This doesn't happen.

May well in some future scenario, but certainly not now.

I am pretending it would happen with large propagation times, so we are not contradicting each other.

It's incendiary one way or another.

To get a second opinion, find someone who has worked in dynamic display ads and ask them how much they love data.  High value data like precise transaction logs probably has a broad range of opportunities for monetization which go far beyond simply spamming people with ads, but I suspect that just that alone would be enough to support a very robust monetary framework infrastructure and reason to work hard on gaining the largest footprint possible.

I am not doubting the value of data mining financial transaction logs, but you would have to prove Hearn is trying to modify the network in a way that it becomes feasible on the blockchain, and that such way can remain private to a few select people in order to turn a profit from this method first hand. After all, this dataset is public and there is no intuitive link between addresses and individuals.

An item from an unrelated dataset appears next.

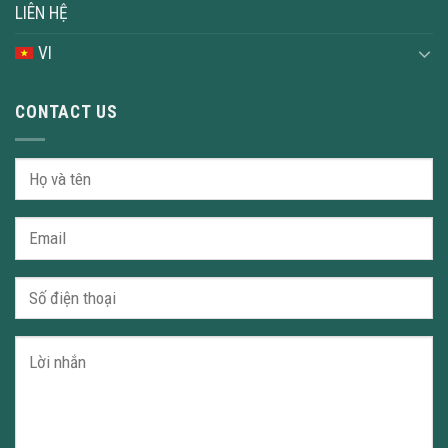
LIÊN HỆ
VI
CONTACT US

Possibly open a book on what their sfII character of preference is  Cheesy Unless they're one of those "wildcard" assholes  Angry  ( Grin)

I like Ken

i don't think its a matter of becoming feasible, its a matter of making it the primary data source. I.e., if blocks increase in size, bitcoin shifts from the concept of the groundlayer of cryptocurrency architecture and into the "all transactions on the primary blockchain" architecture. The more and more data leaves the primary blockchain, the less valuable it becomes.

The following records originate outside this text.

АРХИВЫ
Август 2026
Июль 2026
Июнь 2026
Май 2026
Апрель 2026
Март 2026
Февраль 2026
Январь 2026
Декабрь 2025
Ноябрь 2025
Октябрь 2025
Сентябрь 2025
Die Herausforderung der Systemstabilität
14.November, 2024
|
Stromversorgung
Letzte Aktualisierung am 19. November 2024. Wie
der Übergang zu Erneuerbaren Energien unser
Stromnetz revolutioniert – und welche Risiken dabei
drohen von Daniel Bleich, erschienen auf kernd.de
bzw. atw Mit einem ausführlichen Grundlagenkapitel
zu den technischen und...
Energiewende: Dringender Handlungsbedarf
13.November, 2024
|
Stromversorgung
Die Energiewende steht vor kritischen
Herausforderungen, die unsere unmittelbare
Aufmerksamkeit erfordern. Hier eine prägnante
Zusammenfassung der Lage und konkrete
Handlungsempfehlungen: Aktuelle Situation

re: second bold - once you introduce monetization into this equation, the lack of an intuitive link just transforms into another data mining problem.

hence probably why confidential transactions are in the works, which are somewhat dependent on the adoption of sidechains, which is somewhat dependent on the blocksize not changing. And if CT make their way into general adoptions (and I hope they do), you can say goodbye to data harvesting from the blockchain.

Man, dependencies are even a PITA when compiling reality!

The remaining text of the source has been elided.